Febrian mencontohkan perbedaan pengelolaan data antarinstansi: “Kementerian Sosial memiliki data sendiri untuk bantuan sosial, sedangkan Ditjen Dukcapil Kemendagri juga mengampu datanya sendiri tanpa adanya sinkronisasi. Itu masalah.” Ia menambahkan catatan Bappenas bahwa hampir 60% data di Indonesia tidak akurat dan tidak sesuai kondisi lapangan akibat ketiadaan ekosistem data yang padu.

Lebih lanjut Febrian menyampaikan, “China memiliki satu sistem yang sedemikian maju, dan kami ingin belajar dari mereka. Masalah kita saat ini bukan pada substansi, melainkan pada ekosistemnya.” Saat ini pembahasan RUU SDI telah mencapai Bab XIII tentang penyelesaian sengketa setelah Panitia Kerja menyelesaikan materi partisipasi masyarakat, pengawasan, akuntabilitas, pendanaan, hingga mekanisme berbagi pakai data antarinstansi.

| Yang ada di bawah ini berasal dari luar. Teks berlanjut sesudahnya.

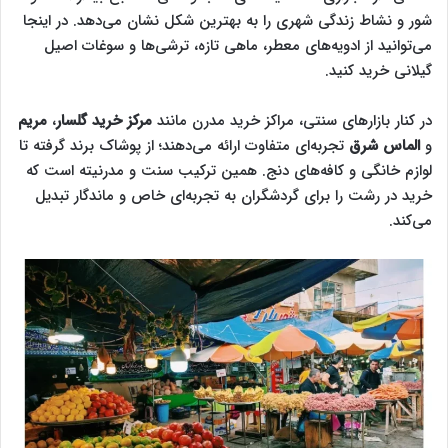
شور و نشاط زندگی شهری را به بهترین شکل نشان می‌دهد. در اینجا
می‌توانید از ادویه‌های معطر، ماهی تازه، ترشی‌ها و سوغات اصیل
گیلانی خرید کنید.
در کنار بازارهای سنتی، مراکز خرید مدرن مانند
مرکز خرید گلسار
،
مریم
و
الماس شرق
تجربه‌ای متفاوت ارائه می‌دهند؛ از پوشاک برند گرفته تا
لوازم خانگی و کافه‌های دنج. همین ترکیب سنت و مدرنیته است که
خرید در رشت را برای گردشگران به تجربه‌ای خاص و ماندگار تبدیل
می‌کند.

Pelajari Sistem Pengobatan Tradisional

Selain mempelajari tata kelola data, delegasi juga mengunjungi China International Supply Chain Expo (CISCE) dan Beijing University of Chinese Medicine (BUCM). Kunjungan ini dimanfaatkan untuk mempelajari cara China mengintegrasikan pengobatan tradisional ke dalam sistem kesehatan nasional.

Febrian mengakui Indonesia masih kekurangan ekosistem pendukung untuk obat tradisional, termasuk standar riset medis modern, edukasi, regulasi, dan sistem jaminan asuransi kesehatan.

Dalam kunjungan yang sama, rombongan Komite III Dewan Perwakilan Daerah (DPD) yang dipimpin Wakil Ketua Komite III DPD, Jelita Donal, juga menggelar dialog bersama Duta Besar RI untuk Tiongkok dan Mongolia, Djauhari Oratmangun, serta menyerap aspirasi Warga Negara Indonesia (WNI) yang menetap di Beijing.

Upaya Penguatan Hukum Satu Data

Pengelolaan data yang tumpang tindih dan tidak sinkron lama menjadi salah satu kendala dalam pembuatan kebijakan publik yang efektif. Sebagai respons awal, pemerintah mengeluarkan Peraturan Presiden Nomor 39 Tahun 2019 tentang Satu Data Indonesia pada 17 Juni 2019, yang memberi mandat kepada PPN/Bappenas untuk mengatur tata kelola data pemerintah pusat hingga daerah.

Namun, implementasi Perpres dinilai masih terbatas pada tingkat makro (data agregat) dan belum cukup untuk menghapus ego sektoral antar-kementerian dan lembaga. Karena itu, peningkatan status hukum dari Perpres menjadi Undang-Undang (RUU SDI) dianggap penting agar pengelolaan data memiliki kekuatan hukum yang lebih mengikat.

Dengan undang-undang yang lebih kuat, diharapkan setiap kebijakan strategis nasional dan alokasi anggaran negara dapat bertumpu pada satu data yang tunggal, mutakhir, akurat, dan dapat dipertanggungjawabkan.